Nmap Development mailing list archives

[NSE] Patch to NSE Nsock library binding to eliminate dependency on GC for freeing of socket locks


From: Patrick Donnelly <batrick () batbytes com>
Date: Mon, 8 Jun 2009 05:00:48 -0600

NSE Nsock library binding allocates --max-parallelism or 10 (whichever
is higher) socket "locks" to threads. A thread that obtains a socket
lock is able to connect as many sockets as it needs. This patch
attempts to solve a CPU hungry implementation that facilitates this.

A little background: currently NSE uses the Lua Garbage Collector to
track the amount of connected sockets that have been allocated. We use
the garbage collector with weak tables to monitor the number of
sockets a thread currently has open. Specifically, two tables
associate sockets and threads with a proxy userdata.
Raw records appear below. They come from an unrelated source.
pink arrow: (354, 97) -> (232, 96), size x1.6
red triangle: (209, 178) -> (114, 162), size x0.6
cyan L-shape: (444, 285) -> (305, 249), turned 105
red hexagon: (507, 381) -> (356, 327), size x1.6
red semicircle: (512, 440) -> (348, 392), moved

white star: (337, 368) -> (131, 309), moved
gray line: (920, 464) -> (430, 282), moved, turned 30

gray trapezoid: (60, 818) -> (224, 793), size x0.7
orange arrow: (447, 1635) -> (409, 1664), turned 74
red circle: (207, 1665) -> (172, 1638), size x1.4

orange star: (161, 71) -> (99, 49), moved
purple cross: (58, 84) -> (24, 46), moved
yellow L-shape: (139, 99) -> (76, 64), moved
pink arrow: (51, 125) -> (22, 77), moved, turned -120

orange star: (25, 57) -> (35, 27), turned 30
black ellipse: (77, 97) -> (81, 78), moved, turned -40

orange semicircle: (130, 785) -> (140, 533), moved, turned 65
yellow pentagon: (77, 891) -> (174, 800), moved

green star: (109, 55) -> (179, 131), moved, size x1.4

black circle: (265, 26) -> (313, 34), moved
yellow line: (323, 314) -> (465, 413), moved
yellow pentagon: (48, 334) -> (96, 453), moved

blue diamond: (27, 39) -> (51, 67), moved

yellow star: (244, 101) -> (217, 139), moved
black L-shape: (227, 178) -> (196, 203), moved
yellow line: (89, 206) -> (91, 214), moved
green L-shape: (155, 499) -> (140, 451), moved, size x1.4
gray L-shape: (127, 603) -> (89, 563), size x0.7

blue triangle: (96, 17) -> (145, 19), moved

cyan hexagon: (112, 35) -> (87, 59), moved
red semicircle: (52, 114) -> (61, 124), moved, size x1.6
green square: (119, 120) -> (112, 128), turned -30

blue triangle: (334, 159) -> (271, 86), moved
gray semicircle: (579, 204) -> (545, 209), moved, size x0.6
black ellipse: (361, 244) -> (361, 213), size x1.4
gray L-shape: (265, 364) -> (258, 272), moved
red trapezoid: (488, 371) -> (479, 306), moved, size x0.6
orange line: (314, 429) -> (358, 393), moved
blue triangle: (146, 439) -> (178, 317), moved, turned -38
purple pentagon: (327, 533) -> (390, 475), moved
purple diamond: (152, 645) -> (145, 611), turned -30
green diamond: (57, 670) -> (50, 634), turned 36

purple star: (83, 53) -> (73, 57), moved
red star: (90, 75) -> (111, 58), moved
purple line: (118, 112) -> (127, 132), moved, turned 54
The comment
documenting these tables should prove enlightening:

/* Some constants used for enforcing a limit on the number of open sockets
 * in use by threads. The maximum value between MAX_PARALLELISM and
 * o.maxparallelism is the max # of threads that can have connected sockets
 * (open). THREAD_PROXY, SOCKET_PROXY, and CONNECT_WAITING are tables in the
 * nsock C functions' environment, at LUA_ENVIRONINDEX, that hold sockets and
 * threads used to enforce this. THREAD_PROXY has <Thread, Userdata> pairs
 * that associate a thread to a proxy userdata. This table has weak keys and
 * values so threads and the proxy itself can be collected. SOCKET_PROXY
 * has <Socket, Userdata> pairs that associate a socket to a proxy userdata.
 * SOCKET_PROXY has weak keys (to allow the collection of sockets) and strong
 * values, so the proxies are not collected when an associated socket is open.
 *
 * All the sockets used by a thread have the same Proxy Userdata. When all
 * sockets in use by a thread are closed or collected, the entry in the
 * THREAD_PROXY table is cleared, freeing up a slot for another thread
 * to make connections. When a slot is freed, proxy_gc is called, via the
 * userdata's __gc metamethod, which will add a thread in WAITING to running.
 */
#define MAX_PARALLELISM   10
#define THREAD_PROXY       1           /* <Thread, Userdata> */
#define SOCKET_PROXY       2           /* <Socket, Userdata> */
#define CONNECT_WAITING    3           /* Threads waiting to lock */
#define PROXY_META         4           /* Proxy userdata's metatable */

Perhaps the only point of confusion is that the THREAD_PROXY table
size (the number of elements in the table, not the size of the array)
indicates the number of socket locks allocated.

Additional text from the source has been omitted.